A new study is looking into the safety, tolerability, and preliminary efficacy of ZB131 in patients with advanced solid tumors.
The first patient has been dosed with ZB131 in a phase 1/2 study investigating the agent’s safety, tolerability, and preliminary efficacy in those with solid tumors who are non-responsive to or are ineligible for standard-of-care therapy, according to an announcement by ZielBio, Inc.1
ZB131, a monoclonal antibody, has a high affinity and specificity for a cell surface protein known as cancer specific plectin (CSP). CSP has been identified in a wide range of cancers, with a poor prognosis and tumors that aggressive.

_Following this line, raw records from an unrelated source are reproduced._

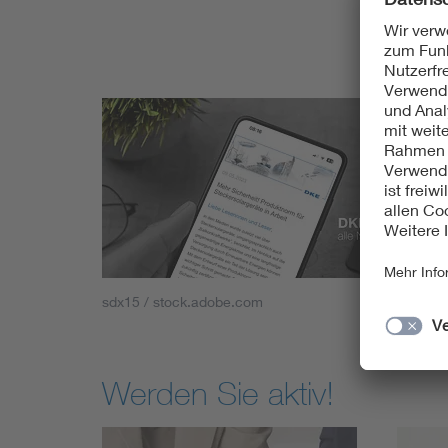
sdx15 / stock.adobe.com
Werden Sie aktiv!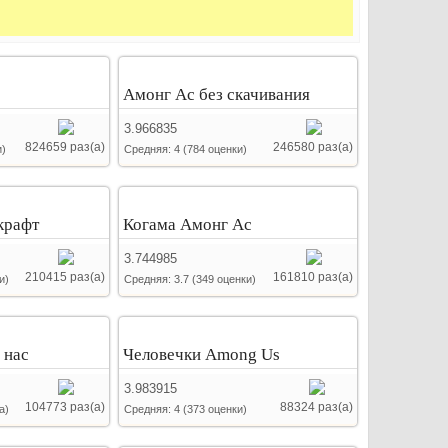
Амонг Ас без скачивания
3.966835
824659 раз(а)
246580 раз(а)
)
Средняя:
4
(
784
оценки)
крафт
Когама Амонг Ас
3.744985
210415 раз(а)
161810 раз(а)
и)
Средняя:
3.7
(
349
оценки)
 нас
Человечки Among Us
3.983915
104773 раз(а)
88324 раз(а)
а)
Средняя:
4
(
373
оценки)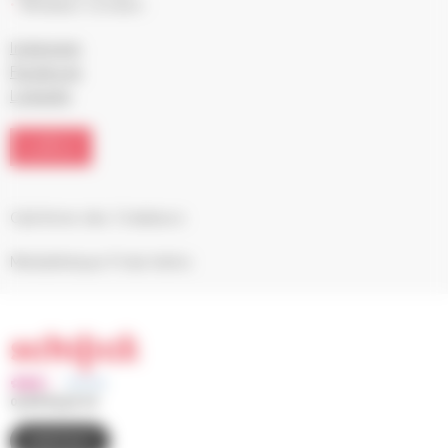
Réseaux sociaux :
Instagram
Facebook
LinkedIn
LIEU
Cab’Anne des Créateurs
Médiathèque Frida Kahlo
03 88 83 90 00
CONTACT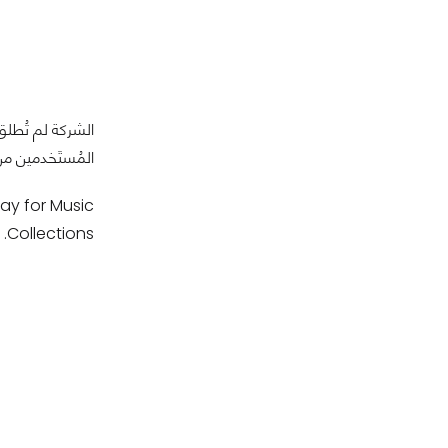
المُستَخدمين م
Collections.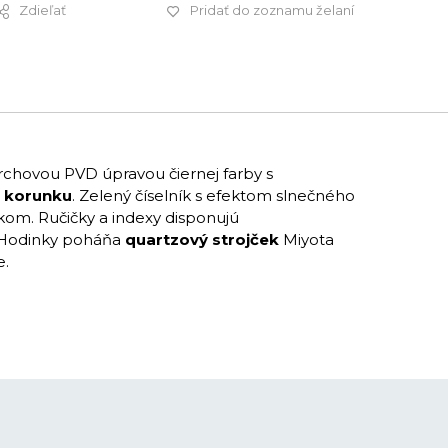
Zdieľať
Pridať do zoznamu želaní
249 €
chovou PVD úpravou čiernej farby s
u korunku
. Zelený číselník s efektom slnečného
om. Ručičky a indexy disponujú
. Hodinky poháňa
quartzový strojček
Miyota
e.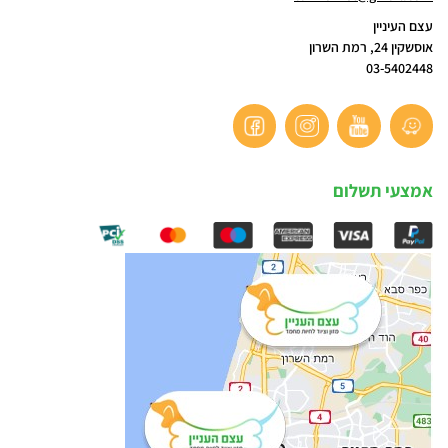
עצם העיניין
אוסשקין 24, רמת השרון
03-5402448
אמצעי תשלום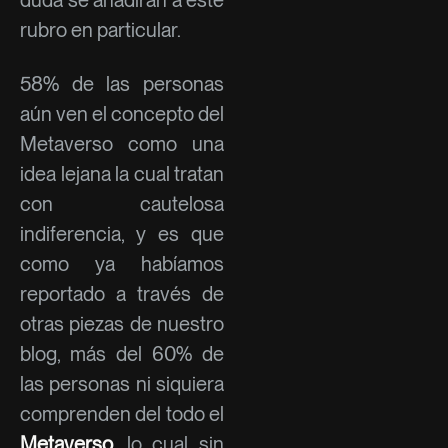
rubro en particular.
58% de las personas
aún ven el concepto del
Metaverso como una
idea lejana la cual tratan
con cautelosa
indiferencia, y es que
como ya habíamos
reportado a través de
otras piezas de nuestro
blog, más del 60% de
las personas ni siquiera
comprenden del todo el
Metaverso
, lo cual sin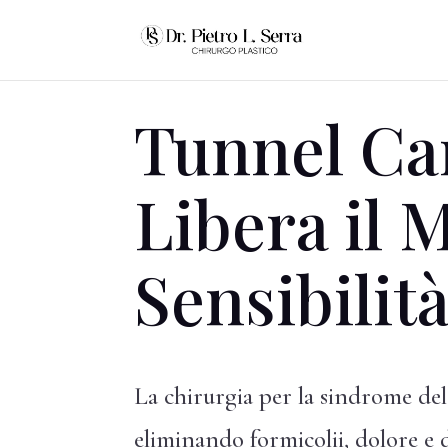
Tunnel Car
Libera il 
Sensibilit
La chirurgia per la sindrome del
eliminando formicolii, dolore e d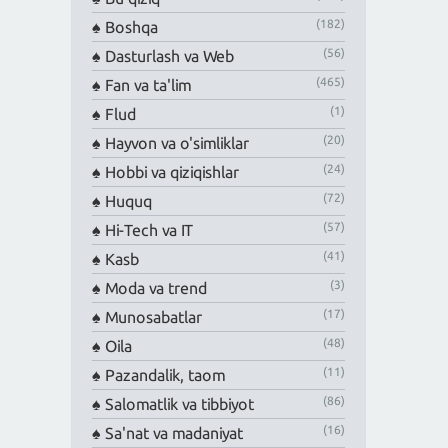
(182)
Boshqa
(56)
Dasturlash va Web
(465)
Fan va ta'lim
(1)
Flud
(20)
Hayvon va o'simliklar
(24)
Hobbi va qiziqishlar
(72)
Huquq
(57)
Hi-Tech va IT
(41)
Kasb
(3)
Moda va trend
(17)
Munosabatlar
(48)
Oila
(11)
Pazandalik, taom
(86)
Salomatlik va tibbiyot
(16)
Sa'nat va madaniyat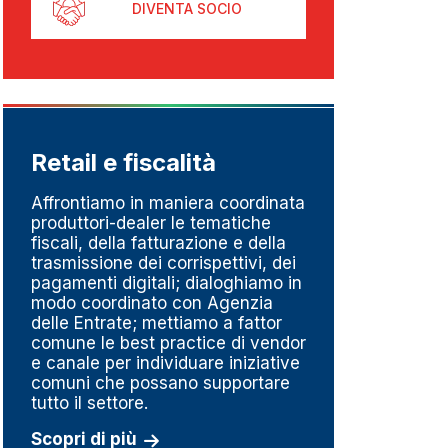
DIVENTA SOCIO
Retail e fiscalità
Metr
pesa
Affrontiamo in maniera coordinata
produttori-dealer le tematiche
Un set
fiscali, della fatturazione e della
perché
trasmissione dei corrispettivi, dei
del go
pagamenti digitali; dialoghiamo in
della m
modo coordinato con Agenzia
linee d
delle Entrate; mettiamo a fattor
impres
comune le best practice di vendor
fortem
e canale per individuare iniziative
dedizi
comuni che possano supportare
serviz
tutto il settore.
Scopri
Scopri di più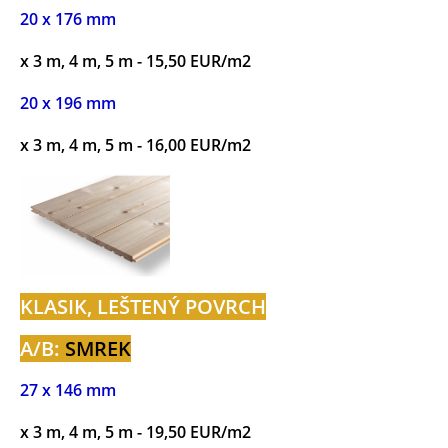
20 x 176 mm
x 3 m, 4 m, 5 m - 15,50 EUR/m2
20 x 196 mm
x 3 m, 4 m, 5 m - 16,00 EUR/m2
KLASIK, LEŠTENÝ POVRCH
A/B:
SMREK
27 x 146 mm
x 3 m, 4 m, 5 m - 19,50 EUR/m2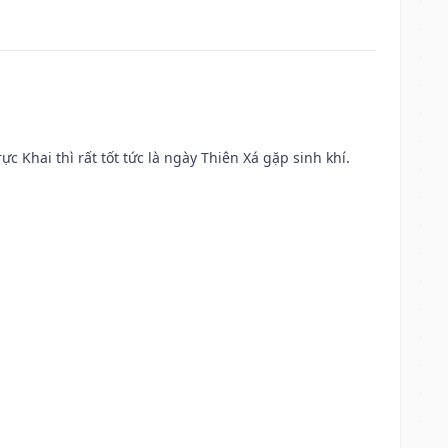
ực Khai thì rất tốt tức là ngày Thiên Xá gặp sinh khí.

"Having the first patient dosed in the ZB131 trial represents an important milestone for the company and for unserved patients, including those with cholangiocarcinoma, pancreatic, and ovarian cancers," said Kimberly Kelly, PhD, founder and chief executive officer of ZielBio, in a press release. "These types of cancers are difficult to treat with current therapies, but preclinical research suggests that ZB131 is able to bind to CSP located on the surface of cancer cells, resulting in profound tumor regression."
In the phase 1/2, first-in-human, open-label, dose-escalation study (NCT05074472), ZB131 will be administered by intravenous infusion at increasing dose levels with a starting dose of 3 mg/kg once weekly. The maximum dose that will be administered is 15 mg/kg once weekly.2
The primary end point of the phase 1 portion of the study is safety and tolerability. The phase 2 primary end point is establishing the recommended phase 2 dose. Upon determining the RP2D in phase 2, the trial will begin enrolling patients with cholangiocarcinoma, pancreatic cancer, and ovarian cancers for the dose-expansion stage.
A total 37 patients will be included in the study. To be eligible, patients must have a histological or cytological diagnosis of advanced solid tumors. All patients must also have an ECOG performance status of 0 to1; locally advanced, recurrent, or metastatic neoplastic disease; a life expectancy of ≥ 3 months; adequate laboratory values; and adequate hepatic function.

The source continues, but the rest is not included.